Just like that–Thanksgiving is over. The week before dragged itself to Thursday, and now it’s the Tuesday after. Leftovers from Thanksgiving can hardly suffice for a snack, new workout plans have been established to fight off the extra pudge and the orange-and-brown decorations have been packed up and replaced with the green, red and silver that can only mean one thing: Christmas.
Radio stations switch over to their 30-song loop, celebrities who don’t even have a decent regular season album are announcing their Christmas albums as if they were Michael Bublé, and no one else is Michael Bublé than Michael Bublé during Christmas.
Even social media starts bursting with proclamations of Christmas being the favorite holiday of the year.
It all starts with Black Friday—Thanksgiving deals are just the beginning. Once the game of “what brand of pumpkin pie to buy” is over, once we’ve all said grace for the immeasurable blessings we have as American citizens, Black Friday descends and we claw and gut-punch our neighbors to buy another TV, fridge or Xbox. It’s the beginning of an ingrained ideology of the holidays that Christmas time is the time of spending, of empty wallets come January and materialism.
But what exactly is so special about Christmas anyway? Is it the time of family, cinnamon scented everything, of generosity and good will among men? It used to be. But since the advent of credit cards, Christmas has become a whole other animal.
The Christmas we have come to love—at least the Christmas our friends on social media talk about—was born from consumerism, literally.
As one example, the glowing image of Santa Claus was not how Saint Nick looked like, but was an image brought to the American imagination by Coca-Cola in the 1930s. This is not a conspiracy theory, it’s proudly proclaimed on the Coca-Cola website.
If you wanted to celebrate Christmas the way Saint Nicholas began it, everyone would receive oranges in their stocking. But we don’t do that, because you can’t Snapchat on an orange.
I guess I would be more at peace with the holiday if it meant more than an increase in spending. Not just presents, but in electricity. Houses are trimmed with lights and the tree lit up just the same, meanwhile, families in India burn piles of cow poop to heat their stoves (never thought I’d use the word poop in a newspaper column).

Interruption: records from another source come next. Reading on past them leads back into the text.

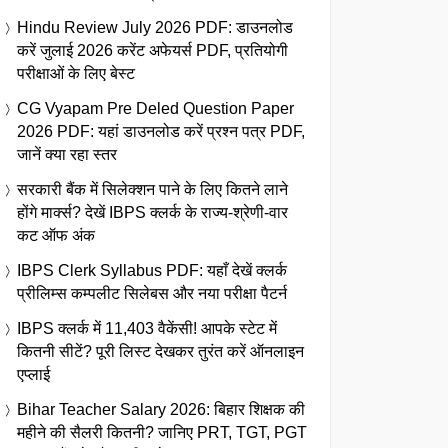
Hindu Review July 2026 PDF: डाउनलोड
करें जुलाई 2026 करेंट अफेयर्स PDF, प्रतियोगी
परीक्षाओं के लिए बेस्ट
CG Vyapam Pre Deled Question Paper
2026 PDF: यहां डाउनलोड करें प्रश्न पत्र PDF,
जानें क्या रहा स्तर
सरकारी बैंक में सिलेक्शन पाने के लिए कितने लाने
होंगे मार्क्स? देखें IBPS क्लर्क के राज्य-श्रेणी-वार
कट ऑफ अंक
IBPS Clerk Syllabus PDF: यहाँ देखें क्लर्क
प्रीलिम्स कम्पलीट सिलेबस और नया परीक्षा पैटर्न
IBPS क्लर्क में 11,403 वैकेंसी! आपके स्टेट में
कितनी सीटें? पूरी लिस्ट देखकर तुरंत करें ऑनलाइन
एप्लाई
Bihar Teacher Salary 2026: बिहार शिक्षक की
महीने की सैलरी कितनी? जानिए PRT, TGT, PGT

As it is, one American uses as much energy as 30 Indians, six Mexicans, and, according nationmaster.com, 128 Bangladeshis, 307 Ethiopians, 370 Tanzanians, and, as a huge shock to me, two Japanese. Do you know how much energy Japan uses? A lot. One American uses more energy than a Japanese. It isn’t because we need it. It’s because we believe we need to check our social media feeds every 30 seconds to see how many likes and shares we got on our most recent post.
There are some attempts to purge the holiday from its materialism, but even then the logic is a misfire. I wouldn’t be complaining if the “keep Christ in Christmas” movement was working beyond getting more crosses around necks. It may be that the Lord’s love is overpowering and soul quenching, but I’m pretty sure, for most starving folks, a sandwich would better suit them.
With this attitude, I am, by definition, a scrooge. But I don’t hate Christmas intrinsically, I just don’t think we should be celebrating it when the air and ocean are becoming toxic, the Native Americans are getting screwed out of land (again), and dying of hunger is still a thing, despite the fact I could throw a rock in any direction and hit an opportunity for food. We have a lot to be thankful for, and I mean a lot.
Even now, as we continue to digest the massive meal we ate probably in a heated home and surrounded by people we love, a community of Native Americans out in North Dakota are camped in tents, taking rubber bullets and concussion grenades in order to stand for something they believe in.
Meanwhile, Christmas trees are going up, lights are strung and Santa lists are being made as if there is no greater worry in the world than buying the right jacket in which to stay warm.